When investigators searched her home in Glen Ellyn, they say they found $109,776 of fraudulently obtained merchandise, $53,000 in checks, $6,000 in cash, 164 gift cards worth more than $10,000 from Company A and 519 American Express gift cards, according to the affidavit. They also found $201,276 of legitimate merchandise from Company A.
The case is charged as wire fraud because of the use of credit and debit card transactions involving phone lines and computer networks.
Who’s Company A? We asked the federal prosecutor’s office, but they have not yet replied.
The charge was filed Oct. 15. Boguslavska was arrested Oct. 16, and later released on electronic monitoring. She can lose the ankle bracelet by posting a $25,000 cash bond by Nov. 3, court records indicate.
Clear the cabinet
Want to clean out your medicine cabinet and perhaps reduce crime and drug abuse, all in one fell swoop?
You can do that Saturday, as police departments across the suburbs take part in National Take Back Day.
The event gives people a chance to take expired or unwanted prescription drugs to their local police department for safe disposal.
According to the Drug Enforcement Administration, which held the first Take Back Day back in 2010, addiction often starts when someone gets their hands on prescription drugs left languishing in a home.

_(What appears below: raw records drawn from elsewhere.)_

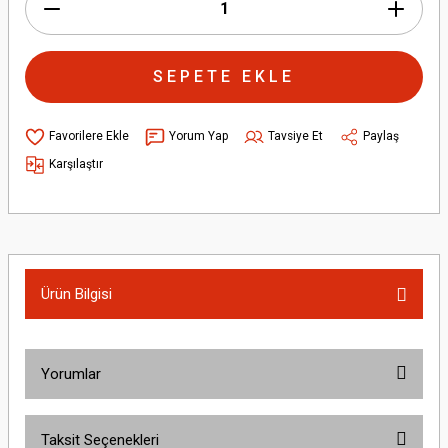
SEPETE EKLE
Yorum Yap
Tavsiye Et
Paylaş
Karşılaştır
Ürün Bilgisi
Yorumlar
Taksit Seçenekleri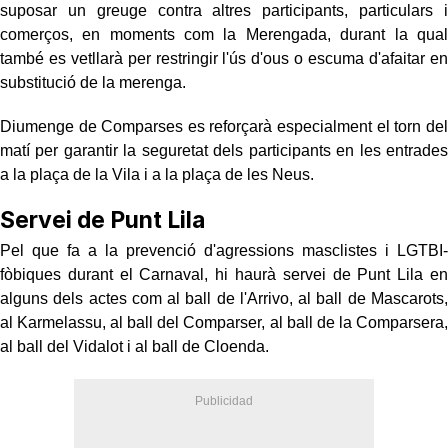
suposar un greuge contra altres participants, particulars i
comerços, en moments com la Merengada, durant la qual
també es vetllarà per restringir l'ús d'ous o escuma d'afaitar en
substitució de la merenga.
Diumenge de Comparses es reforçarà especialment el torn del
matí per garantir la seguretat dels participants en les entrades
a la plaça de la Vila i a la plaça de les Neus.
Servei de Punt Lila
Pel que fa a la prevenció d'agressions masclistes i LGTBI-
fòbiques durant el Carnaval, hi haurà servei de Punt Lila en
alguns dels actes com al ball de l'Arrivo, al ball de Mascarots,
al Karmelassu, al ball del Comparser, al ball de la Comparsera,
al ball del Vidalot i al ball de Cloenda.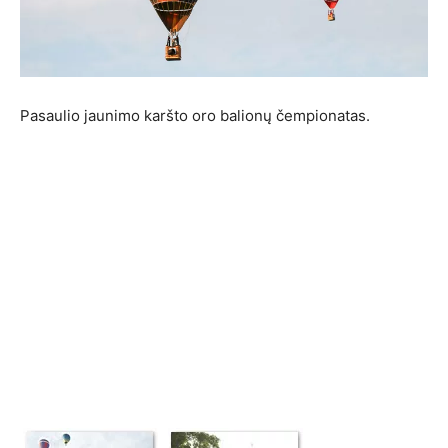
Pasaulio jaunimo karšto oro balionų čempionatas.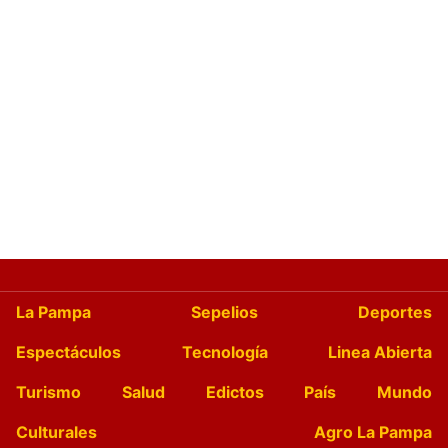
La Pampa
Sepelios
Deportes
Espectáculos
Tecnología
Linea Abierta
Turismo
Salud
Edictos
País
Mundo
Culturales
Agro La Pampa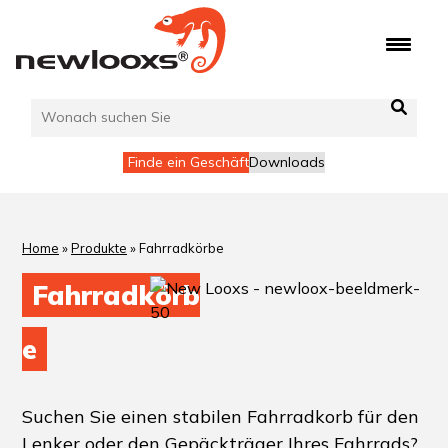
Zum
Inhalt
springen
Finde ein Geschäft
Downloads
Home
»
Produkte
»
Fahrradkörbe
Fahrradkörb
e
Suchen Sie einen stabilen Fahrradkorb für den
Lenker oder den Gepäckträger Ihres Fahrrads?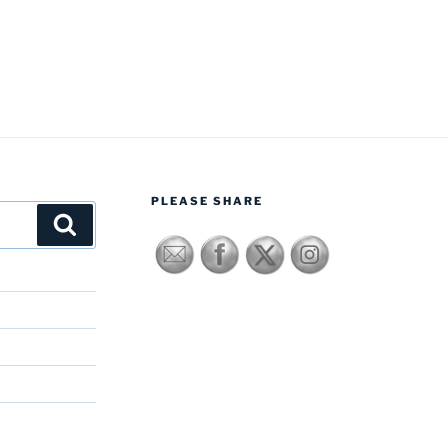
PLEASE SHARE
Zoeken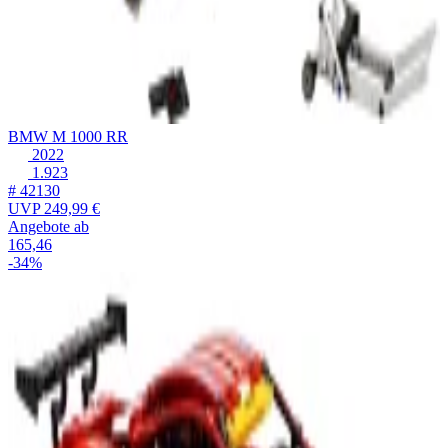
BMW M 1000 RR
2022
1.923
# 42130
UVP
249,99 €
Angebote ab
165,46
-34%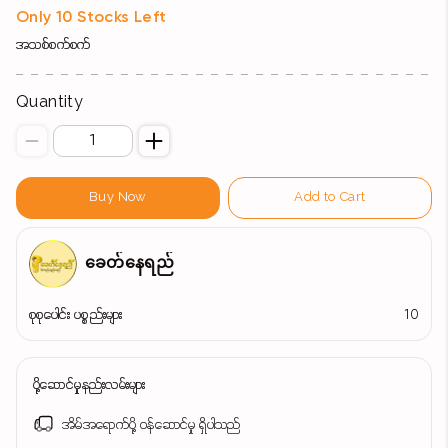
Only 10 Stocks Left
အသစ်စက်စက်
Quantity
Buy Now
Add to Cart
ခေတ်နေရည်
စုစုပေါင်း ပစ္စည်းများ
10
ပို့ဆောင်မှုနည်းလမ်းများ
အိမ်အရောက်ပို့ ဝန်ဆောင်မှု ရှိပါသည်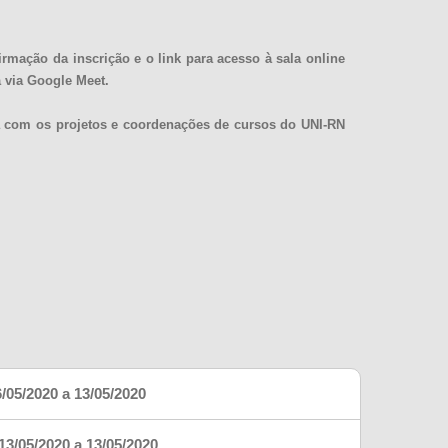
rmação da inscrição e o link para acesso à sala online
 via Google Meet.
 com os projetos e coordenações de cursos do UNI-RN
/05/2020 a 13/05/2020
13/05/2020 a 13/05/2020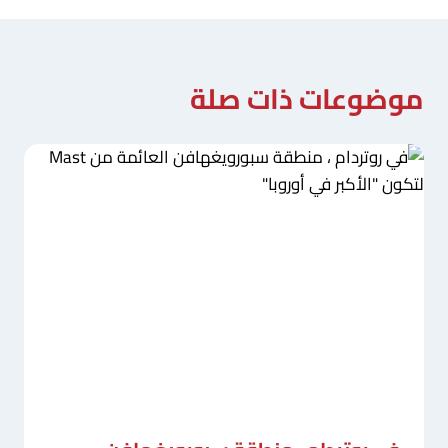
موضوعات ذات صلة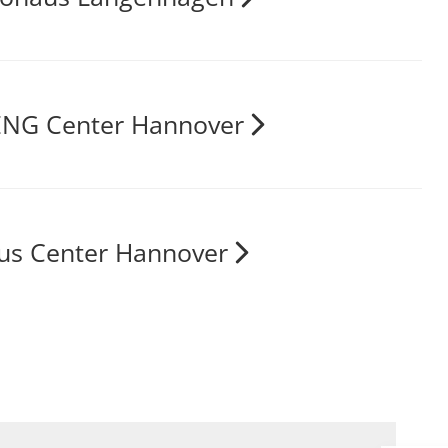
NG Center Hannover
us Center Hannover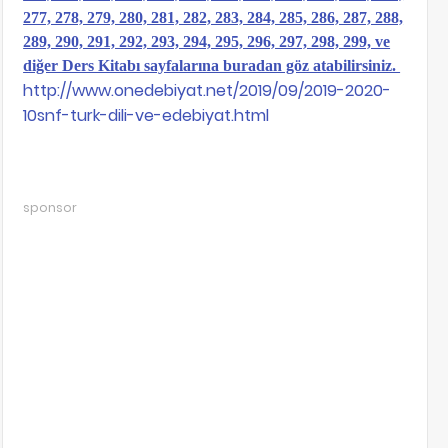
277, 278, 279, 280, 281, 282, 283, 284, 285, 286, 287, 288,
289, 290, 291, 292, 293, 294, 295, 296, 297, 298, 299, ve
diğer Ders Kitabı sayfalarına buradan göz atabilirsiniz.
http://www.onedebiyat.net/2019/09/2019-2020-
10snf-turk-dili-ve-edebiyat.html
sponsor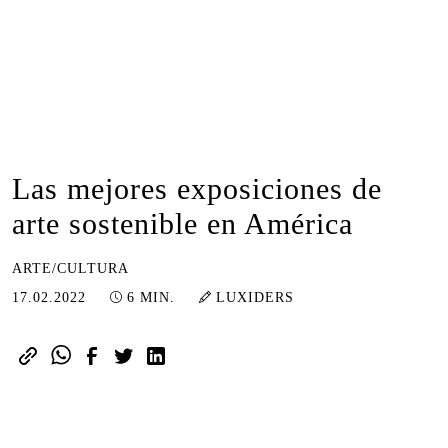
Las mejores exposiciones de
arte sostenible en América
ARTE/CULTURA
12.01.2023
17.02.2022
6 MIN.
LUXIDERS
Debido al cambio climático, el arte se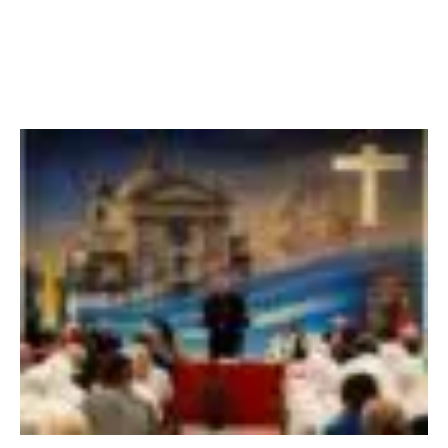
N
E
X
T
Ý
–
Đ
ứ
c
H
ồ
n
g
y
F
e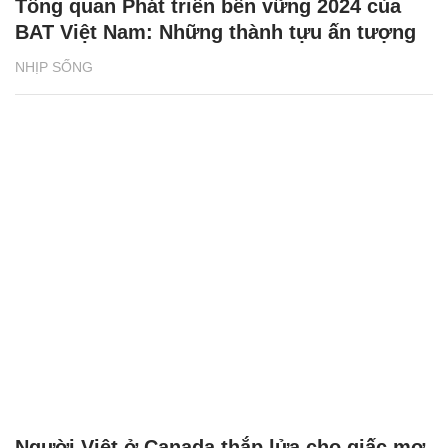
Tổng quan Phát triển bền vững 2024 của
BAT Việt Nam: Những thành tựu ấn tượng
NHỊP SỐNG
Người Việt ở Canada thắp lửa cho giấc mơ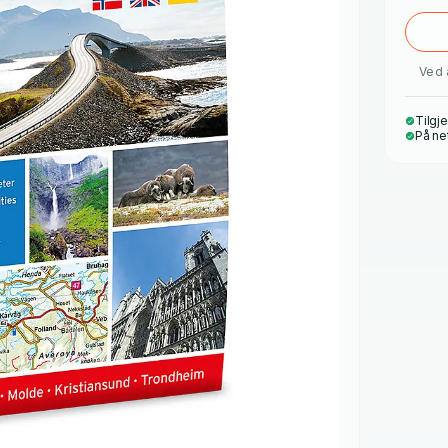
Ved 
Tilgje
På ne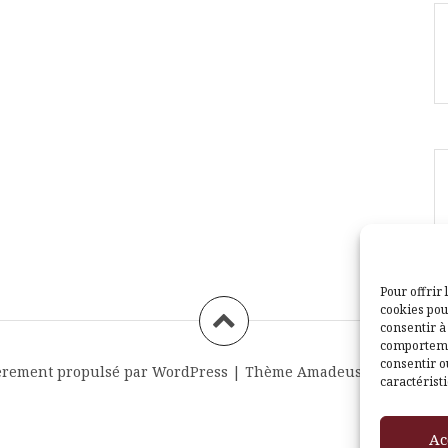
Pour offrir 
cookies pou
consentir à
comportemen
consentir o
èrement propulsé par WordPress
|
Thème
Amadeus
par Themei
caractéristi
Ac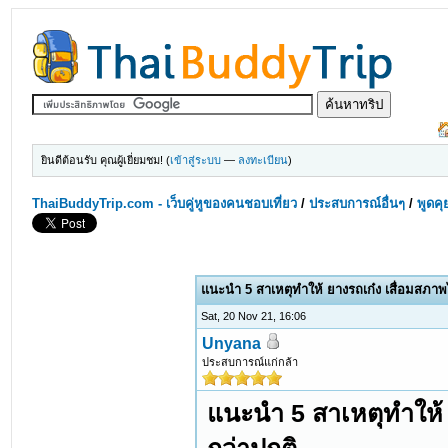
ยินดีต้อนรับ คุณผู้เยี่ยมชม! (
เข้าสู่ระบบ
—
ลงทะเบียน
)
ThaiBuddyTrip.com - เว็บคู่หูของคนชอบเที่ยว
/
ประสบการณ์อื่นๆ
/
พูดคุ
แนะนำ 5 สาเหตุทำให้ ยางรถเก๋ง เสื่อมสภาพไ
Sat, 20 Nov 21, 16:06
Unyana
ประสบการณ์แก่กล้า
แนะนำ 5 สาเหตุทำให้ 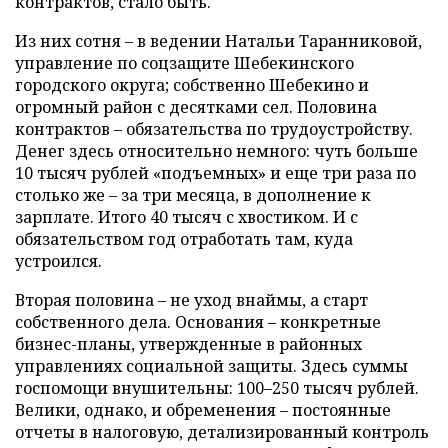
контрактов, стало быть.
Из них сотня – в ведении Натальи Таранниковой,
управление по соцзащите Шебекинского
городского округа; собственно Шебекино и
огромный район с десятками сел. Половина
контрактов – обязательства по трудоустройству.
Денег здесь относительно немного: чуть больше
10 тысяч рублей «подъемных» и еще три раза по
столько же – за три месяца, в дополнение к
зарплате. Итого 40 тысяч с хвостиком. И с
обязательством год отработать там, куда
устроился.
Вторая половина – не уход внаймы, а старт
собственного дела. Основания – конкретные
бизнес-планы, утвержденные в районных
управлениях социальной защиты. Здесь суммы
госпомощи внушительны: 100–250 тысяч рублей.
Велики, однако, и обременения – постоянные
отчеты в налоговую, детализированный контроль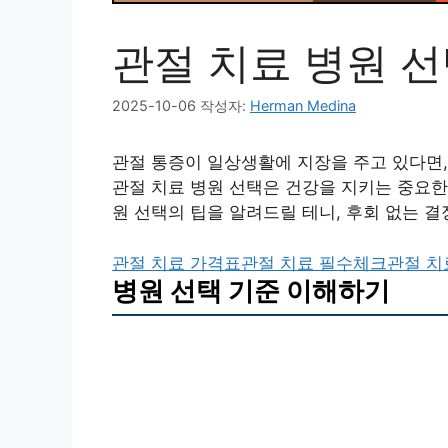
관절 치료 병원 선
2025-10-06
작성자:
Herman Medina
관절 통증이 일상생활에 지장을 주고 있다면,
관절 치료 병원 선택은 건강을 지키는 중요한
원 선택의 팁을 알려드릴 테니, 후회 없는 결
관절 치료 가격표
관절 치료 필수체크
관절 치
병원 선택 기준 이해하기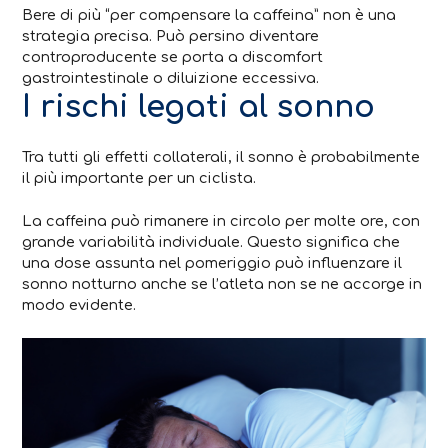
Bere di più “per compensare la caffeina” non è una
strategia precisa. Può persino diventare
controproducente se porta a discomfort
gastrointestinale o diluizione eccessiva.
I rischi legati al sonno
Tra tutti gli effetti collaterali, il sonno è probabilmente
il più importante per un ciclista.
La caffeina può rimanere in circolo per molte ore, con
grande variabilità individuale. Questo significa che
una dose assunta nel pomeriggio può influenzare il
sonno notturno anche se l’atleta non se ne accorge in
modo evidente.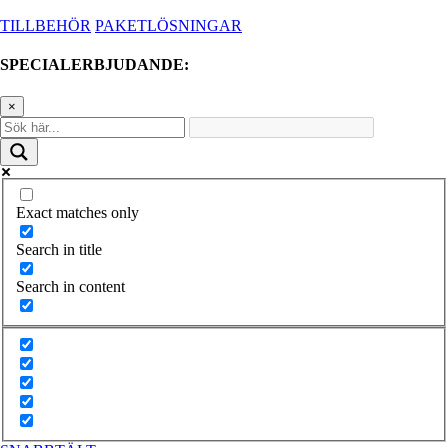
TILLBEHÖR
PAKETLÖSNINGAR
SPECIALERBJUDANDE:
×
Exact matches only
Search in title
Search in content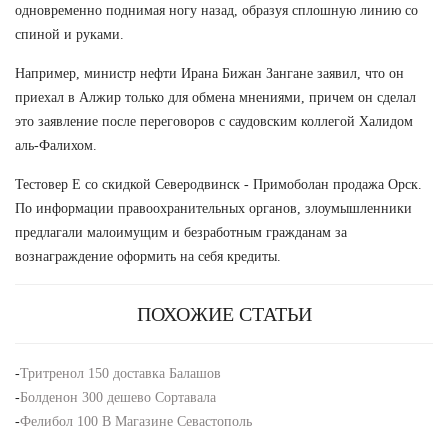
одновременно поднимая ногу назад, образуя сплошную линию со
спиной и руками.
Например, министр нефти Ирана Бижан Зангане заявил, что он
приехал в Алжир только для обмена мнениями, причем он сделал
это заявление после переговоров с саудовским коллегой Халидом
аль-Фалихом.
Тестовер Е со скидкой Северодвинск - Примоболан продажа Орск.
По информации правоохранительных органов, злоумышленники
предлагали малоимущим и безработным гражданам за
вознаграждение оформить на себя кредиты.
ПОХОЖИЕ СТАТЬИ
-
Тритренол 150 доставка Балашов
-
Болденон 300 дешево Сортавала
-
Фелибол 100 В Магазине Севастополь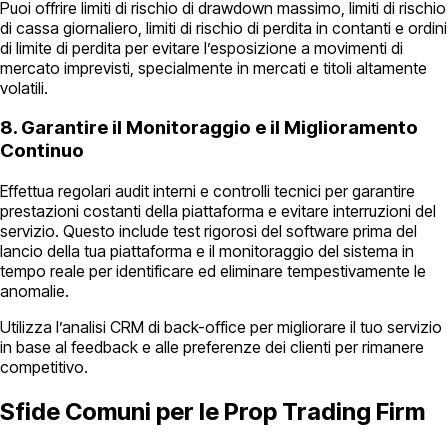
Puoi offrire limiti di rischio di drawdown massimo, limiti di rischio
di cassa giornaliero, limiti di rischio di perdita in contanti e ordini
di limite di perdita per evitare l’esposizione a movimenti di
mercato imprevisti, specialmente in mercati e titoli altamente
volatili.
8. Garantire il Monitoraggio e il Miglioramento
Continuo
Effettua regolari audit interni e controlli tecnici per garantire
prestazioni costanti della piattaforma e evitare interruzioni del
servizio. Questo include test rigorosi del software prima del
lancio della tua piattaforma e il monitoraggio del sistema in
tempo reale per identificare ed eliminare tempestivamente le
anomalie.
Utilizza l’analisi CRM di back-office per migliorare il tuo servizio
in base al feedback e alle preferenze dei clienti per rimanere
competitivo.
Sfide Comuni per le Prop Trading Firm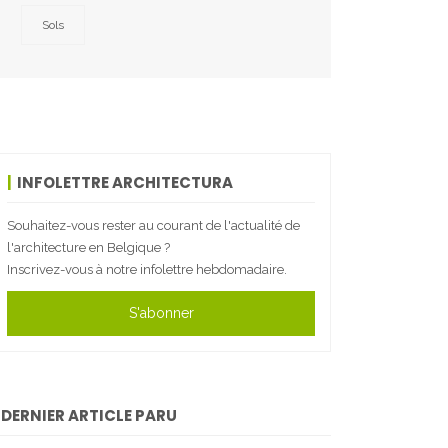
Sols
INFOLETTRE ARCHITECTURA
Souhaitez-vous rester au courant de l'actualité de
l'architecture en Belgique ?
Inscrivez-vous à notre infolettre hebdomadaire.
S'abonner
DERNIER ARTICLE PARU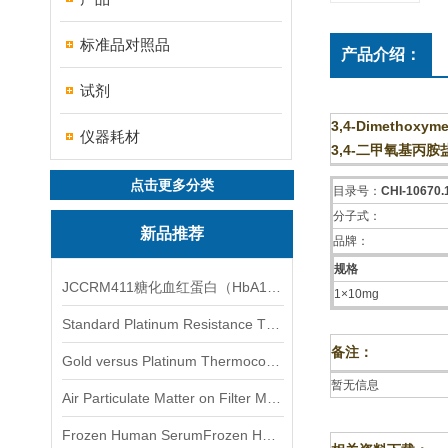
标准品对照品
产品介绍：
试剂
3,4-Dimethoxyme
仪器耗材
3,4-二甲氧基丙胺
点击更多分类
目录号：
CHI-10670
分子式：
新品推荐
品牌：
规格
JCCRM411糖化血红蛋白（HbA1c）标准物质
1×10mg
Standard Platinum Resistance Thermometer Certified Thermometer� 标准铂电阻温度计认证的温度计
备注：
Gold versus Platinum Thermocouple Certified Thermometer� 金和铂热电偶温度计认证
暂无信息
Air Particulate Matter on Filter MediaAir Particulate Matter on Filter Media 空气颗粒物过滤介质
Frozen Human SerumFrozen Human Serum 冻人血清标准物质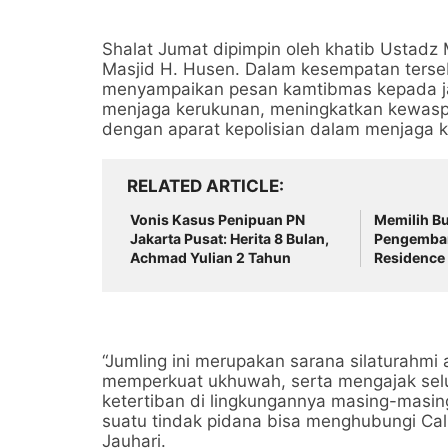
Shalat Jumat dipimpin oleh khatib Usta
Masjid H. Husen. Dalam kesempatan terse
menyampaikan pesan kamtibmas kepada ja
menjaga kerukunan, meningkatkan kewaspa
dengan aparat kepolisian dalam menjaga 
RELATED ARTICLE
Vonis Kasus Penipuan PN
Memilih B
Jakarta Pusat: Herita 8 Bulan,
Pengemban
Achmad Yulian 2 Tahun
Residence
Hukum
“Jumling ini merupakan sarana silaturahmi 
memperkuat ukhuwah, serta mengajak sel
ketertiban di lingkungannya masing-masin
suatu tindak pidana bisa menghubungi Cal
Jauhari.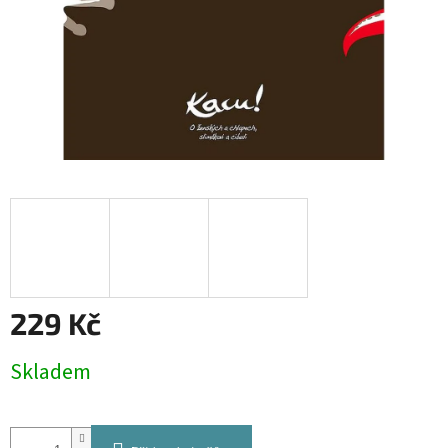
229 Kč
Měrná
Skladem
cena: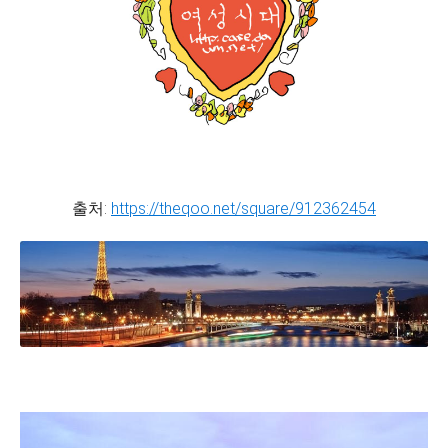
출처:
https://theqoo.net/square/912362454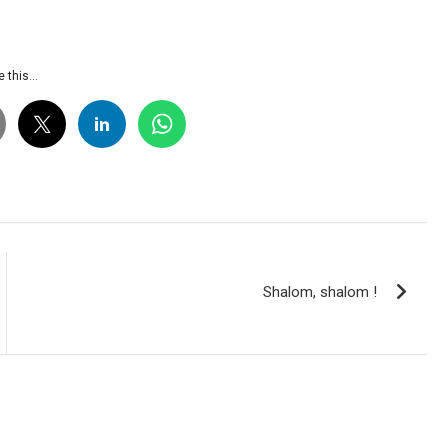
 this...
Shalom, shalom !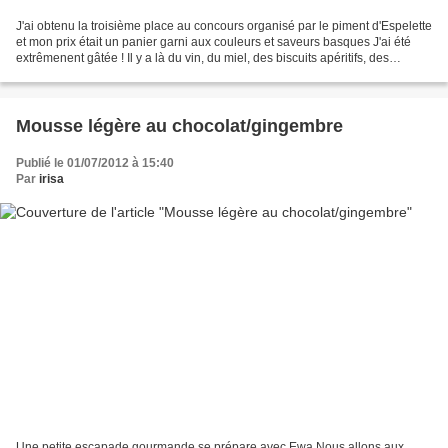
J'ai obtenu la troisième place au concours organisé par le piment d'Espelette
et mon prix était un panier garni aux couleurs et saveurs basques J'ai été
extrêmenent gâtée ! Il y a là du vin, du miel, des biscuits apéritifs, des
confitures variées, des...
Mousse légère au chocolat/gingembre
Publié le 01/07/2012 à 15:40
Par
irisa
Une petite escapade gourmande se prépare avec Ewa Nous allons aux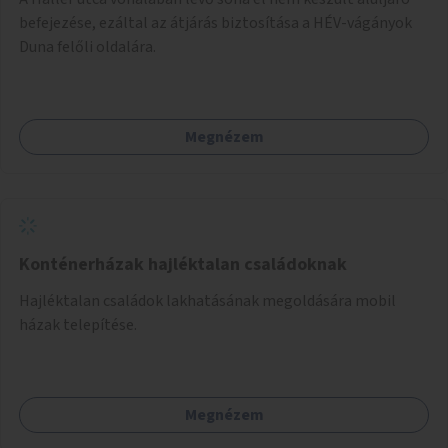
befejezése, ezáltal az átjárás biztosítása a HÉV-vágányok
Duna felőli oldalára.
Megnézem
Konténerházak hajléktalan családoknak
Hajléktalan családok lakhatásának megoldására mobil
házak telepítése.
Megnézem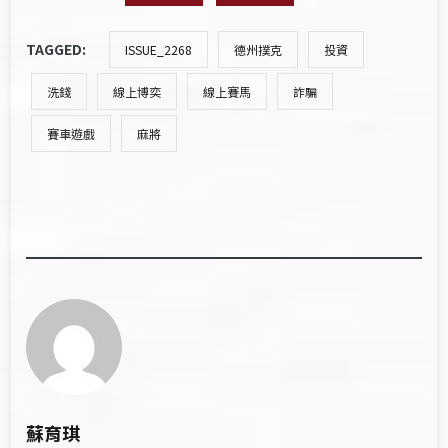
TAGGED:
ISSUE_2268
德州撲克
投資
洗錢
線上博奕
線上賽馬
詐騙
賽車遊戲
麻將
蘇育琪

“Rates of prescription drug abuse in the U.S. are alarmingly high, as are the number of accidental poisonings and overdoses due to these drugs,” according to the agency. “Studies show that a majority of abused prescription drugs are obtained from family and friends, including from the home medicine cabinet.”
Flushing old pills down the toilet or throwing them in the trash pose potential safety and health hazards, the DEA says.
Last fall’s Take Back Day included 4,425 law enforcement agencies collecting 314 tons of unwanted drugs. Since 2010, 9,600 tons have been collected, the DEA reports.
Among the departments participating Saturday are Arlington Heights, Mount Prospect, Palatine, Naperville, Des Plaines and the Lake County Sheriff’s Office. For more information on when and where a department near you will be participating, visit www.dea.gov/takebackday.
Shop owner sued
A suburban ice cream shop owner accused of secretly recording teenage employees undressing is facing another round of litigation from his former workers.
Eleven female ex-employees between 14 and 17 years old sued Steven M. Weisberg in DuPage County court Wednesday on counts including sexual harassment, battery, intrusion upon seclusion and intentional infliction of emotional distress.
The claims stem from Weisberg’s operation of his Flavor Frenzy shop in Addison, where authorities allege he used a camera hidden in a bathroom to record unclothed female workers.
“There is little that is more wholesome than a high school job scooping ice cream at a local shop, but for our 11 teenage clients, this deceptively pleasant part-time job turned into manipulation, exploitation, shame, distrust, disrespect, and disbelief,” plaintiffs’ attorney Antonio M. Romanucci said in an announcement of the litigation Thursday.
Weisberg, 58, of Buffalo Grove, is in custody at the DuPage County jail awaiting trial on charges of child pornography and unauthorized video recording. He has pleaded not guilty and appeared in court Thursday, when a judge continued the case to Nov. 19.
Besides the secret video recording, the plaintiffs’ attorneys allege Weisberg touched workers’ hair, rubbed their backs, made inappropriate contact with their buttocks and asked them to take an online “purity test” and share the results with him.
He insisted that employees either not wear a bra or wear a strapless bra provided by him; directed them to change shirts in the restroom while secretly videotaping them; offered alcohol and marijuana gummies to underage employees; and cultivated personal relationships with minor female employees, the plaintiffs claim.
The behavior went on from 2021 to 2025, according to the plaintiffs.
The litigation comes about six weeks after another former employee sued Weisberg in Cook County court.